Desde o dia 20, Guedes despacha de casa, em trabalho remoto. Ele promove reuniões com o presidente Bolsonaro, com representantes do setor privado e com membros de sua equipe por meio de videoconferências. Na quinta-feira, o ministro informou que seu teste para o coronavírus deu negativo e que está em quarentena por precaução.

As últimas declarações do presidente Jair Bolsonaro denotam que a maior preocupação dele é com perda econômica. Todos os seus ministros tentam “aliviar e dourar” o discurso dele, mas em vão, pois o presidente mostra total incredulidade em relação ao que pode acontecer no Brasil com a pandemia do coronavírus caso o país não siga as orientações da Organização Mundial da Saúde (OMS) e o protocolo de grande parte dos dirigentes mundiais.

As ações da área econômica para reduzir os danos provocados pela crise do coronavírus totalizam R$ 700 bilhões, entre antecipações de recursos, liberação de linhas de crédito e aumento de gastos públicos, disse o ministro. Ele declarou que apenas a medida de renda básica para os trabalhadores autônomos, aprovada na quinta-feira pela Câmara dos Deputados, resultará em gastos de R$ 45 bilhões nos próximos três meses.

Conforme citou a agência Brasil, nas contas do ministro, a liberação do Bolsa Família para 1,2 milhão de famílias e as antecipações do décimo terceiro salário para aposentados e pensionistas do Instituto Nacional do Seguro Social (INSS), somadas à ajuda aos autônomos, garantirá praticamente R$ 100 bilhões em proteção para a população mais desprotegida.

O ministro citou ainda a liberação de R$ 200 bilhões de compulsório (dinheiro que os bancos são obrigados a deixar depositados no Banco Central), de R$ 100 bilhões da Caixa Econômica Federal e de R$ 50 bilhões do Banco Nacional de Desenvolvimento Econômico e Social (BNDES).

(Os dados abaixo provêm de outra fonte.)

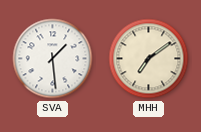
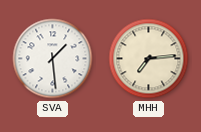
MHH: 7:09 -> 7:14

Ele mencionou a ajuda de R$ 88 bilhões para estados e municípios, anunciada no início da semana.

Segundo Guedes, se forem somadas as medidas listadas, que somam R$ 538 bilhões, mais as ações a serem anunciadas em breve, a ajuda chegará a R$ 700 bilhões nos próximos três meses.

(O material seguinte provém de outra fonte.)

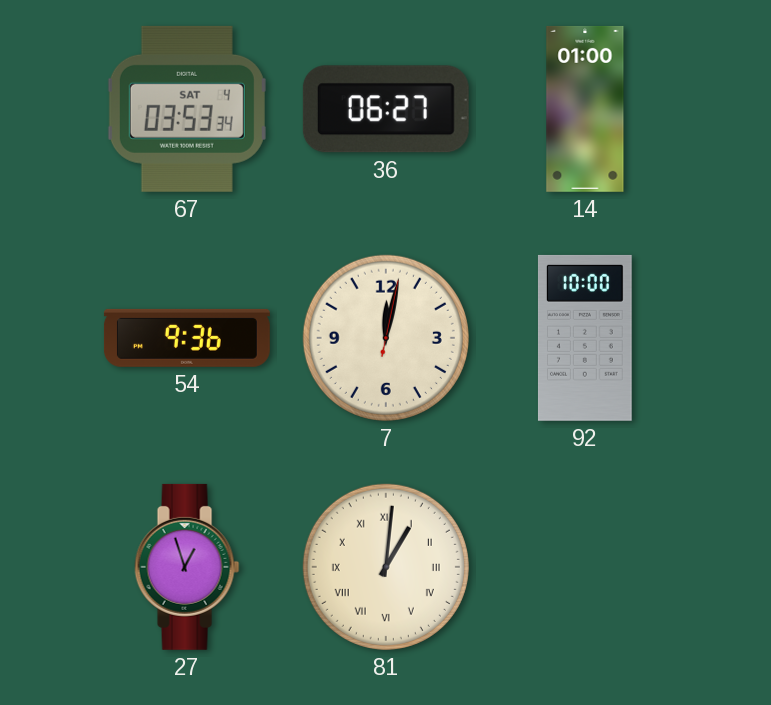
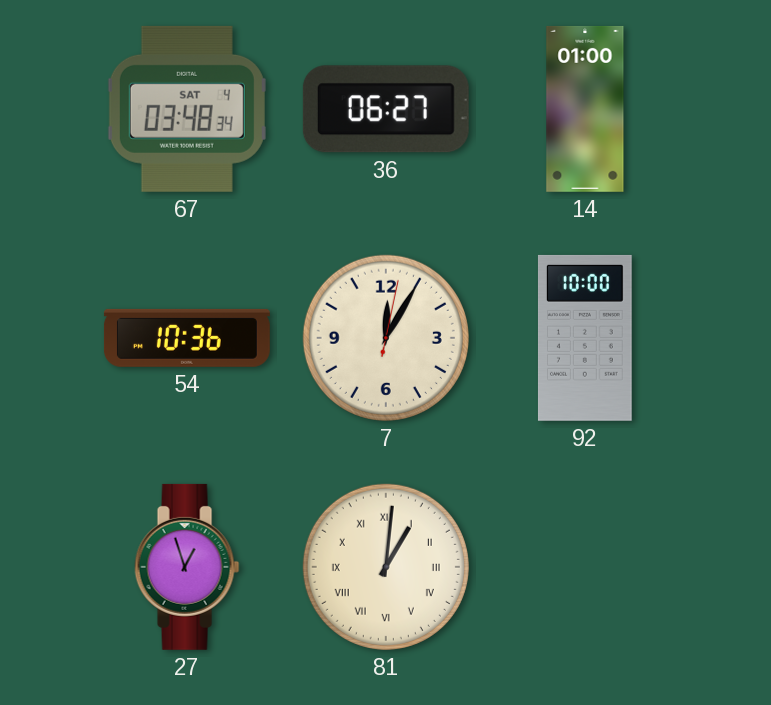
67: 03:53 -> 03:48
54: 9:36 -> 10:36
7: 12:02 -> 12:05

O ministro não especificou o quanto desse total corresponde a recursos novos, decorrente de aumento de gastos públicos, e o quanto decorre de antecipação de benefícios ou do adiamento de pagamento de tributos, mas disse que o dinheiro ajudará o Brasil a enfrentar o que chamou de “primeira onda”, caracterizada pela pressão sobre o sistema de saúde.

 

Proteção

 

Numa primeira versão do vídeo, o ministro tinha explicado como funcionaria a complementação de salário proposta pelo governo para evitar demissões em massa. Inicialmente, o ministro tinha informado que a empresa pagaria 50% do salário do trabalhador, com o governo completando 25%. Para setores mais afetados, cujas receitas tendam a cair a zero durante o estado de calamidade pública, o governo aumentaria a complementação para 33%. Em nenhum dos casos, o trabalhador afastado temporariamente continuaria a receber 100% do salário.

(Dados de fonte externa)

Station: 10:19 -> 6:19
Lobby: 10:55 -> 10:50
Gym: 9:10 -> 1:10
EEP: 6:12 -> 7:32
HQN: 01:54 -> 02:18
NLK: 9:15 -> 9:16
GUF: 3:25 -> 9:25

Posteriormente, o ministério subiu uma nova versão do vídeo, sem as explicações de Guedes sobre a suspensão do contrato de trabalho. A assessoria do Ministério da Economia explicou que a proposta foi atualizada para aumentar a renda do trabalhador dispensado temporariamente.

Segundo a assessoria da pasta, o patrão de empresas que tiverem de interromper ou reduzir as atividades cortará parte do salário do trabalhador, com o governo complementando um percentual do seguro-desemprego a que a pessoa teria direito equivalente ao percentual de corte sofrido. Dessa forma, caso o empresário corte o salário em 50%, o governo entraria com 50% do seguro-desemprego. Se o empresário cortar 25% do pagamento, o governo complementa 25%.